Work required:
Please write out every record below exactly as it stands.

Source records:
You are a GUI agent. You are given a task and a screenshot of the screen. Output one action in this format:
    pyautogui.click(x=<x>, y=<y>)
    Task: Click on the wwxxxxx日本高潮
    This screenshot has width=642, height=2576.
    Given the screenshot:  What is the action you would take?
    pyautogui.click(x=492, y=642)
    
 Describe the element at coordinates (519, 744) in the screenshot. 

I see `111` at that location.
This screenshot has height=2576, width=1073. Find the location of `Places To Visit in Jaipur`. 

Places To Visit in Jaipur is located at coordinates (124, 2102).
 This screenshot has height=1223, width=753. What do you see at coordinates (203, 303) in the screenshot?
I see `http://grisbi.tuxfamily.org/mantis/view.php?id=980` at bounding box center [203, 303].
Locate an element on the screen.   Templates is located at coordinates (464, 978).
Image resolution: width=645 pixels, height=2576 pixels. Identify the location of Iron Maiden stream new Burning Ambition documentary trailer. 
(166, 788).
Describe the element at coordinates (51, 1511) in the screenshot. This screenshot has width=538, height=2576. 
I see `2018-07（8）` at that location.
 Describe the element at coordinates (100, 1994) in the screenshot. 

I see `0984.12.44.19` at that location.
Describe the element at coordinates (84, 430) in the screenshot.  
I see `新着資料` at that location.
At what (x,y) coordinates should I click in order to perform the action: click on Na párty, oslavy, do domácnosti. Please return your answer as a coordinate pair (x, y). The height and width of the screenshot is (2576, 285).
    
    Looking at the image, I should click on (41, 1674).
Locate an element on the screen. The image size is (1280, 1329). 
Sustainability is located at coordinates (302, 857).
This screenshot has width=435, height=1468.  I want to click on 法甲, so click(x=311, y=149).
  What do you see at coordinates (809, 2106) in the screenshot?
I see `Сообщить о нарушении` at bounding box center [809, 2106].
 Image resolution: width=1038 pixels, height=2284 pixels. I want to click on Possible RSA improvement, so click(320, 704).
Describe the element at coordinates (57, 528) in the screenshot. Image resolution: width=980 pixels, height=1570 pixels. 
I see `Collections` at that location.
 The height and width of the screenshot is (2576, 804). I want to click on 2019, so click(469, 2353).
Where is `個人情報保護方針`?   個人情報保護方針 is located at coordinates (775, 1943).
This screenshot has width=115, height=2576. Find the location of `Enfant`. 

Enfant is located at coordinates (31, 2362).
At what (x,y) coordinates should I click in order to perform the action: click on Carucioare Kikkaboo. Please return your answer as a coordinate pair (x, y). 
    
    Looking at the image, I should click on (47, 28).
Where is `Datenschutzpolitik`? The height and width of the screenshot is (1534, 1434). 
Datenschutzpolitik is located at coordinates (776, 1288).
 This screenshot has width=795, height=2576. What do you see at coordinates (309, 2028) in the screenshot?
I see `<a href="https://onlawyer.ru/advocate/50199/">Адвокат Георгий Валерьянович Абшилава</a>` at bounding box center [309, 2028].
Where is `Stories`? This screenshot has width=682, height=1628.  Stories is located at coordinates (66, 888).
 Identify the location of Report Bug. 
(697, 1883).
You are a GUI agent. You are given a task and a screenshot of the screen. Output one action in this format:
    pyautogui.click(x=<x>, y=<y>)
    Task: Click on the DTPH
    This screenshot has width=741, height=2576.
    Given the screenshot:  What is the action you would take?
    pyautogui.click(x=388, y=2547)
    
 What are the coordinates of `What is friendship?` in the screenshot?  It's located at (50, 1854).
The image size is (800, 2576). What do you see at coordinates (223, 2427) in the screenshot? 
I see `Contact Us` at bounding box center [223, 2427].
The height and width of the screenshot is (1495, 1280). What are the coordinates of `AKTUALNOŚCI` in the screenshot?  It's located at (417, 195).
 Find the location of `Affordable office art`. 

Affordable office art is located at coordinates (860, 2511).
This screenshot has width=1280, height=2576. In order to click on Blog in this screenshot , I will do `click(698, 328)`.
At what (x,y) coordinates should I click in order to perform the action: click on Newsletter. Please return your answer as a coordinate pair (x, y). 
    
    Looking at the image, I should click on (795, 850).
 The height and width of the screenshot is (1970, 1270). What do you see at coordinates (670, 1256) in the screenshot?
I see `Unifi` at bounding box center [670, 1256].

Exercise solution:
You are a GUI agent. You are given a task and a screenshot of the screen. Output one action in this format:
    pyautogui.click(x=<x>, y=<y>)
    Task: Click on the wwxxxxx日本高潮
    This screenshot has width=642, height=2576.
    Given the screenshot:  What is the action you would take?
    pyautogui.click(x=492, y=642)
    
 Describe the element at coordinates (519, 744) in the screenshot. 

I see `111` at that location.
This screenshot has height=2576, width=1073. Find the location of `Places To Visit in Jaipur`. 

Places To Visit in Jaipur is located at coordinates (124, 2102).
 This screenshot has height=1223, width=753. What do you see at coordinates (203, 303) in the screenshot?
I see `http://grisbi.tuxfamily.org/mantis/view.php?id=980` at bounding box center [203, 303].
Locate an element on the screen.   Templates is located at coordinates (464, 978).
Image resolution: width=645 pixels, height=2576 pixels. Identify the location of Iron Maiden stream new Burning Ambition documentary trailer. 
(166, 788).
Describe the element at coordinates (51, 1511) in the screenshot. This screenshot has width=538, height=2576. 
I see `2018-07（8）` at that location.
 Describe the element at coordinates (100, 1994) in the screenshot. 

I see `0984.12.44.19` at that location.
Describe the element at coordinates (84, 430) in the screenshot.  
I see `新着資料` at that location.
At what (x,y) coordinates should I click in order to perform the action: click on Na párty, oslavy, do domácnosti. Please return your answer as a coordinate pair (x, y). The height and width of the screenshot is (2576, 285).
    
    Looking at the image, I should click on (41, 1674).
Locate an element on the screen. The image size is (1280, 1329). 
Sustainability is located at coordinates (302, 857).
This screenshot has width=435, height=1468.  I want to click on 法甲, so click(x=311, y=149).
  What do you see at coordinates (809, 2106) in the screenshot?
I see `Сообщить о нарушении` at bounding box center [809, 2106].
 Image resolution: width=1038 pixels, height=2284 pixels. I want to click on Possible RSA improvement, so click(320, 704).
Describe the element at coordinates (57, 528) in the screenshot. Image resolution: width=980 pixels, height=1570 pixels. 
I see `Collections` at that location.
 The height and width of the screenshot is (2576, 804). I want to click on 2019, so click(469, 2353).
Where is `個人情報保護方針`?   個人情報保護方針 is located at coordinates (775, 1943).
This screenshot has width=115, height=2576. Find the location of `Enfant`. 

Enfant is located at coordinates (31, 2362).
At what (x,y) coordinates should I click in order to perform the action: click on Carucioare Kikkaboo. Please return your answer as a coordinate pair (x, y). 
    
    Looking at the image, I should click on (47, 28).
Where is `Datenschutzpolitik`? The height and width of the screenshot is (1534, 1434). 
Datenschutzpolitik is located at coordinates (776, 1288).
 This screenshot has width=795, height=2576. What do you see at coordinates (309, 2028) in the screenshot?
I see `<a href="https://onlawyer.ru/advocate/50199/">Адвокат Георгий Валерьянович Абшилава</a>` at bounding box center [309, 2028].
Where is `Stories`? This screenshot has width=682, height=1628.  Stories is located at coordinates (66, 888).
 Identify the location of Report Bug. 
(697, 1883).
You are a GUI agent. You are given a task and a screenshot of the screen. Output one action in this format:
    pyautogui.click(x=<x>, y=<y>)
    Task: Click on the DTPH
    This screenshot has width=741, height=2576.
    Given the screenshot:  What is the action you would take?
    pyautogui.click(x=388, y=2547)
    
 What are the coordinates of `What is friendship?` in the screenshot?  It's located at (50, 1854).
The image size is (800, 2576). What do you see at coordinates (223, 2427) in the screenshot? 
I see `Contact Us` at bounding box center [223, 2427].
The height and width of the screenshot is (1495, 1280). What are the coordinates of `AKTUALNOŚCI` in the screenshot?  It's located at (417, 195).
 Find the location of `Affordable office art`. 

Affordable office art is located at coordinates (860, 2511).
This screenshot has width=1280, height=2576. In order to click on Blog in this screenshot , I will do `click(698, 328)`.
At what (x,y) coordinates should I click in order to perform the action: click on Newsletter. Please return your answer as a coordinate pair (x, y). 
    
    Looking at the image, I should click on (795, 850).
 The height and width of the screenshot is (1970, 1270). What do you see at coordinates (670, 1256) in the screenshot?
I see `Unifi` at bounding box center [670, 1256].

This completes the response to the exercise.